Download or Read eBook "Pedlar in Divinity" PDF written by Frank Lambert and published by Princeton University Press. This book was released on 2018-06-05 with total page 251 pages. Available in PDF, EPUB and Kindle.
Author :
Publisher : Princeton University Press
Total Pages : 251
Release :
ISBN-10 : 9780691187969
ISBN-13 : 0691187967
Rating : 4/5 (69 Downloads)

Book Synopsis "Pedlar in Divinity" by : Frank Lambert

Book excerpt: A pioneer in the commercialization of religion, George Whitefield (1714-1770) is seen by many as the most powerful leader of the Great Awakening in America: through his passionate ministry he united local religious revivals into a national movement before there was a nation. An itinerant British preacher who spent much of his adult life in the American colonies, Whitefield was an immensely popular speaker. Crossing national boundaries and ignoring ecclesiastical controls, he preached outdoors or in public houses and guild halls. In London, crowds of more than thirty thousand gathered to hear him, and his audiences exceeded twenty thousand in Philadelphia and Boston. In this fresh interpretation of Whitefield and his age, Frank Lambert focuses not so much on the evangelist's oratorical skills as on the marketing techniques that he borrowed from his contemporaries in the commercial world.
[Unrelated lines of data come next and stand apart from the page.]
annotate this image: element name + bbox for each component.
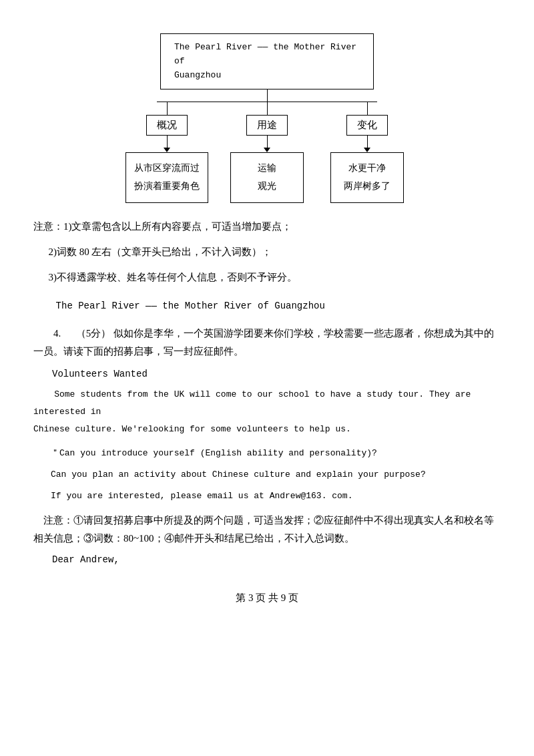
branch3-label-box: 变化	[346, 115, 388, 136]
branch2-label: 用途	[257, 120, 277, 130]
note-1-text: 1)文章需包含以上所有内容要点，可适当增加要点；	[63, 221, 292, 232]
note-item-3: 3)不得透露学校、姓名等任何个人信息，否则不予评分。	[33, 267, 501, 287]
branch3-label: 变化	[357, 120, 377, 130]
diagram-top-line1: The Pearl River —— the Mother River of	[174, 42, 356, 66]
diagram-section: The Pearl River —— the Mother River of G…	[40, 33, 494, 203]
branch3-content-line2: 两岸树多了	[344, 181, 390, 191]
note-item-1: 注意：1)文章需包含以上所有内容要点，可适当增加要点；	[33, 216, 501, 236]
branch1-arrow-line	[167, 136, 168, 148]
branch2-arrow	[264, 136, 270, 152]
branch2-content: 运输 观光	[230, 152, 304, 202]
question-number: 4.	[53, 328, 61, 339]
volunteers-q3-text: If you are interested, please email us a…	[51, 491, 352, 501]
diagram-branch-1: 概况 从市区穿流而过 扮演着重要角色	[123, 102, 210, 202]
branch3-content: 水更干净 两岸树多了	[330, 152, 404, 202]
bottom-note-text: 注意：①请回复招募启事中所提及的两个问题，可适当发挥；②应征邮件中不得出现真实人…	[33, 515, 494, 544]
volunteers-q1: ＂Can you introduce yourself (English abi…	[51, 445, 501, 462]
diagram-branch-2: 用途 运输 观光	[224, 102, 310, 202]
question-4-section: 4. （5分） 似如你是李华，一个英国游学团要来你们学校，学校需要一些志愿者，你…	[33, 325, 501, 565]
note-item-2: 2)词数 80 左右（文章开头已给出，不计入词数）；	[33, 242, 501, 262]
diagram-branch-3: 变化 水更干净 两岸树多了	[324, 102, 411, 202]
branch3-content-line1: 水更干净	[348, 163, 386, 173]
branch1-label: 概况	[157, 120, 177, 130]
volunteers-para: Some students from the UK will come to o…	[33, 386, 501, 438]
branch2-content-line2: 观光	[258, 181, 276, 191]
volunteers-q2-text: Can you plan an activity about Chinese c…	[51, 469, 426, 480]
branch1-content-line1: 从市区穿流而过	[134, 163, 200, 173]
question-4-header: 4. （5分） 似如你是李华，一个英国游学团要来你们学校，学校需要一些志愿者，你…	[33, 325, 501, 361]
note-3-text: 3)不得透露学校、姓名等任何个人信息，否则不予评分。	[49, 272, 298, 282]
branch1-arrow	[164, 136, 170, 152]
branch1-content-line2: 扮演着重要角色	[134, 181, 200, 191]
branch1-label-box: 概况	[146, 115, 188, 136]
branch3-arrow	[364, 136, 370, 152]
branch2-top-line	[267, 102, 268, 115]
note-2-text: 2)词数 80 左右（文章开头已给出，不计入词数）；	[49, 246, 272, 257]
pearl-river-text: The Pearl River —— the Mother River of G…	[56, 301, 325, 311]
diagram-top-line2: Guangzhou	[174, 70, 221, 80]
branch3-top-line	[367, 102, 368, 115]
dear-andrew: Dear Andrew,	[52, 554, 501, 565]
volunteers-para1: Some students from the UK will come to o…	[33, 389, 471, 417]
diagram-top-box: The Pearl River —— the Mother River of G…	[160, 33, 374, 89]
note-label: 注意：	[33, 221, 63, 232]
branch2-arrow-head	[264, 148, 270, 152]
page-footer: 第 3 页 共 9 页	[33, 592, 501, 604]
volunteers-q3: If you are interested, please email us a…	[51, 488, 501, 505]
volunteers-title-text: Volunteers Wanted	[52, 369, 148, 379]
volunteers-para2: Chinese culture. We'relooking for some v…	[33, 424, 351, 434]
diagram-top-vertical	[267, 89, 268, 102]
volunteers-title: Volunteers Wanted	[52, 369, 501, 379]
branch3-arrow-line	[367, 136, 368, 148]
pearl-river-title: The Pearl River —— the Mother River of G…	[33, 301, 501, 311]
branch2-content-line1: 运输	[258, 163, 276, 173]
question-score: （5分）	[76, 328, 111, 339]
page-number: 第 3 页 共 9 页	[236, 592, 298, 603]
notes-section: 注意：1)文章需包含以上所有内容要点，可适当增加要点； 2)词数 80 左右（文…	[33, 216, 501, 287]
branch1-content: 从市区穿流而过 扮演着重要角色	[125, 152, 208, 202]
branch1-arrow-head	[164, 148, 170, 152]
bottom-note: 注意：①请回复招募启事中所提及的两个问题，可适当发挥；②应征邮件中不得出现真实人…	[33, 512, 501, 548]
branch2-arrow-line	[267, 136, 268, 148]
dear-andrew-text: Dear Andrew,	[52, 554, 119, 565]
diagram-branch-row: 概况 从市区穿流而过 扮演着重要角色 用途 运输 观光	[123, 102, 411, 202]
diagram-horizontal-line	[157, 102, 377, 102]
volunteers-q1-text: ＂Can you introduce yourself (English abi…	[51, 448, 377, 458]
volunteers-q2: Can you plan an activity about Chinese c…	[51, 466, 501, 484]
branch2-label-box: 用途	[246, 115, 288, 136]
branch1-top-line	[167, 102, 168, 115]
branch3-arrow-head	[364, 148, 370, 152]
What emerges is a fascinating account of the birth of consumer culture in the eighteenth century, especially the new advertising methods available to those selling goods and services--or salvation. Whitefield faced a problem similar to that of the new Atlantic merchants: how to reach an ever-expanding audience of anonymous strangers, most of whom he would never see face-to-face. To contact this mass "congregation," Whitefield exploited popular print, especially newspapers. In addition, he turned to a technique later imitated by other evangelists such as Dwight L. Moody, Billy Sunday, and Billy Graham: the deployment of advance publicity teams to advertise his coming presentations. Immersed in commerce themselves, Whitefield's auditors appropriated him as a well-publicized English import. He preached against the excesses and luxuries of the spreading consumer society, but he drew heavily on the new commercialism to explain his mission to himself and to his transatlantic audience.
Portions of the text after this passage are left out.